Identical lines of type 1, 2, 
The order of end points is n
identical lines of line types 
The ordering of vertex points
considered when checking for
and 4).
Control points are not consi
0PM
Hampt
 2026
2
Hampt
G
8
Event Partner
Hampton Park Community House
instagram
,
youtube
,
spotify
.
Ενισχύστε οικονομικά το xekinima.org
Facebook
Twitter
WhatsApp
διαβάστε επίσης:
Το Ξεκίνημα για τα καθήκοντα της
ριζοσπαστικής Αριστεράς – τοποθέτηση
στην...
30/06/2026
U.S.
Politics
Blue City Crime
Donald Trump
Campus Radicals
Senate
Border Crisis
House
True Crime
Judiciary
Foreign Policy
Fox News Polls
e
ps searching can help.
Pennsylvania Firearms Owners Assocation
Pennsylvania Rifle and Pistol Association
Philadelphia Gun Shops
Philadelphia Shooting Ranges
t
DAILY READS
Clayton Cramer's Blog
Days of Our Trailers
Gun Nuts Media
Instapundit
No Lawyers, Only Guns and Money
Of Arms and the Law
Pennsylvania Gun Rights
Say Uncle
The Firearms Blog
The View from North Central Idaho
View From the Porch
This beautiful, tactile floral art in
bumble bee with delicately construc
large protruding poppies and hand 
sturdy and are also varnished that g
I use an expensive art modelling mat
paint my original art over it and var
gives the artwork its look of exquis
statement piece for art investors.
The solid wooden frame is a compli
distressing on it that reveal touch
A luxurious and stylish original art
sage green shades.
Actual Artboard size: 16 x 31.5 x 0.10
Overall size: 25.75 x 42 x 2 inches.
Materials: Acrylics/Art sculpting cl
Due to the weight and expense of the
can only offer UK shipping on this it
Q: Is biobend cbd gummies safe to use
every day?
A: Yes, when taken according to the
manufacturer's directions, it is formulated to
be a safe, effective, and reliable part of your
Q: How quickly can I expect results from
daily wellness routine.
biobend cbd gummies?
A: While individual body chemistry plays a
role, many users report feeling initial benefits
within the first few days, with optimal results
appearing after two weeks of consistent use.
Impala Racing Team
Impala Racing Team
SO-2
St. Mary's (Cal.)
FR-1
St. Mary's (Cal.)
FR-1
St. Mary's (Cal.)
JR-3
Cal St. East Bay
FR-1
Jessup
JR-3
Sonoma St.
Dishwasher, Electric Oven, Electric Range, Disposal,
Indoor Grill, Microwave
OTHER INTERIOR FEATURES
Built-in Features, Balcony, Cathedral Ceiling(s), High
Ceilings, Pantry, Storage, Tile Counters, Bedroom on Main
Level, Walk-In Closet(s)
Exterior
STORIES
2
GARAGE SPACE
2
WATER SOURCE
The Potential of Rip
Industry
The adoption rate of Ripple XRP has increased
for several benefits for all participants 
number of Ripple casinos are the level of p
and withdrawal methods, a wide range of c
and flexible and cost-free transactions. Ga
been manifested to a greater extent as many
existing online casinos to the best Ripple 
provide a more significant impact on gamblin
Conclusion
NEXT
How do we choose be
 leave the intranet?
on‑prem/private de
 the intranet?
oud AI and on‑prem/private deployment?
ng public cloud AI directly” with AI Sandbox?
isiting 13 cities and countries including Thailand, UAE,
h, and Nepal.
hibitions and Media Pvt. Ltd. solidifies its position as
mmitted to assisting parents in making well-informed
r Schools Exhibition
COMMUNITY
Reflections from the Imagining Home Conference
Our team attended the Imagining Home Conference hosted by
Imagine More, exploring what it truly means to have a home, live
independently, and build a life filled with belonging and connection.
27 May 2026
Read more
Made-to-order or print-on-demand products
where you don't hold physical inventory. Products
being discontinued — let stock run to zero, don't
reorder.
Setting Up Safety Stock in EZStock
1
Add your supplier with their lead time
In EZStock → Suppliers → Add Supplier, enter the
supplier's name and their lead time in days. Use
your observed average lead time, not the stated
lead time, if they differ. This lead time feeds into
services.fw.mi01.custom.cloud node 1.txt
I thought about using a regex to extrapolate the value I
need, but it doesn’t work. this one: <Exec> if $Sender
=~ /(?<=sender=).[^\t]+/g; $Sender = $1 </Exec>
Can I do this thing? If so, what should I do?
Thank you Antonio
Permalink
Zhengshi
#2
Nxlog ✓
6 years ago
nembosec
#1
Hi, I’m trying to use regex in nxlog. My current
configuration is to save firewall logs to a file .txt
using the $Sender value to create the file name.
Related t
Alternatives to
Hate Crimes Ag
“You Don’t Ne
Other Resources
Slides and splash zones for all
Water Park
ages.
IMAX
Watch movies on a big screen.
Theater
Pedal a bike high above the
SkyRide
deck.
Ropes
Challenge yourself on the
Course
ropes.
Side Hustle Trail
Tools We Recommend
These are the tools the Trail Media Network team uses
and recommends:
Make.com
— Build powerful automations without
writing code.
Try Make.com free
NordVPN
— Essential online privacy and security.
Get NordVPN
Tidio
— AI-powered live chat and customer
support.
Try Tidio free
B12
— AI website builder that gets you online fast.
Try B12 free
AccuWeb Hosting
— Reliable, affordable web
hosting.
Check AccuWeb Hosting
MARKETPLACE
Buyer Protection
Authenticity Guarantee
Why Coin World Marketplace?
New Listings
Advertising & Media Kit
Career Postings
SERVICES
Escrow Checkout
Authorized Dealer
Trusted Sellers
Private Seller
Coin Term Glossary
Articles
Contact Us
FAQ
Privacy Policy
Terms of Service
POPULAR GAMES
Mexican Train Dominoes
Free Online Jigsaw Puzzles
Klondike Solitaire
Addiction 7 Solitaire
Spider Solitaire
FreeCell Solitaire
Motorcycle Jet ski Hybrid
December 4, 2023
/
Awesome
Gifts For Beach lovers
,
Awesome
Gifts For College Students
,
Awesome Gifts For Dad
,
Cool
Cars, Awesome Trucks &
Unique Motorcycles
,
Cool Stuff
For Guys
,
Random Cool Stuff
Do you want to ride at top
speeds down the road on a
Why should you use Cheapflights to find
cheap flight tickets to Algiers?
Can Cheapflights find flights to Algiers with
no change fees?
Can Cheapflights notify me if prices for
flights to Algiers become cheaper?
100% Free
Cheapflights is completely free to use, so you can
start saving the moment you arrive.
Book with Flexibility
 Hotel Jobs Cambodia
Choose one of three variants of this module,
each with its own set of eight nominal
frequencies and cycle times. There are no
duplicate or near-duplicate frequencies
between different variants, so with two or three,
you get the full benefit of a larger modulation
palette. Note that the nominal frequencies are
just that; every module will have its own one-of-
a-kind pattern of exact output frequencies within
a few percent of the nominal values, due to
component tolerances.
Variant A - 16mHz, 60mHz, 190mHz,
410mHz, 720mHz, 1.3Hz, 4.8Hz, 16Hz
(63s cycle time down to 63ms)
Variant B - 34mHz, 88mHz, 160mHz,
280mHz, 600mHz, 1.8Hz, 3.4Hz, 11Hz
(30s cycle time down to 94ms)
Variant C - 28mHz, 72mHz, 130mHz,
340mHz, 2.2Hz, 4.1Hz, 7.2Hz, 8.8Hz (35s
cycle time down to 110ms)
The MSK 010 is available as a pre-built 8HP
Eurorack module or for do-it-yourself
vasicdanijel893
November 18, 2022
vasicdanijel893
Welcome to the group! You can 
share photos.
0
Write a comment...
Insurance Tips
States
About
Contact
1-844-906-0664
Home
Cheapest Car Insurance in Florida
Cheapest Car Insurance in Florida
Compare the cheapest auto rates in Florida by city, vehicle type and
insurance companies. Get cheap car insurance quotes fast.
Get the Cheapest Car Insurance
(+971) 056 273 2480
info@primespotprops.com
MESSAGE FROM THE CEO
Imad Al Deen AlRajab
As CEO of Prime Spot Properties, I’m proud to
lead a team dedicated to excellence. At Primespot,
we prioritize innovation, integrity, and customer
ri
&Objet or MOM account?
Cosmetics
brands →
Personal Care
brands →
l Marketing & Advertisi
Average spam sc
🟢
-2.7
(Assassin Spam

================

§ **Exercise**
Filter the data above, keeping only lines that include the string "Solitaire".

§ **Finished task**
Klondike Solitaire
Addiction 7 Solitaire
Spider Solitaire
FreeCell Solitaire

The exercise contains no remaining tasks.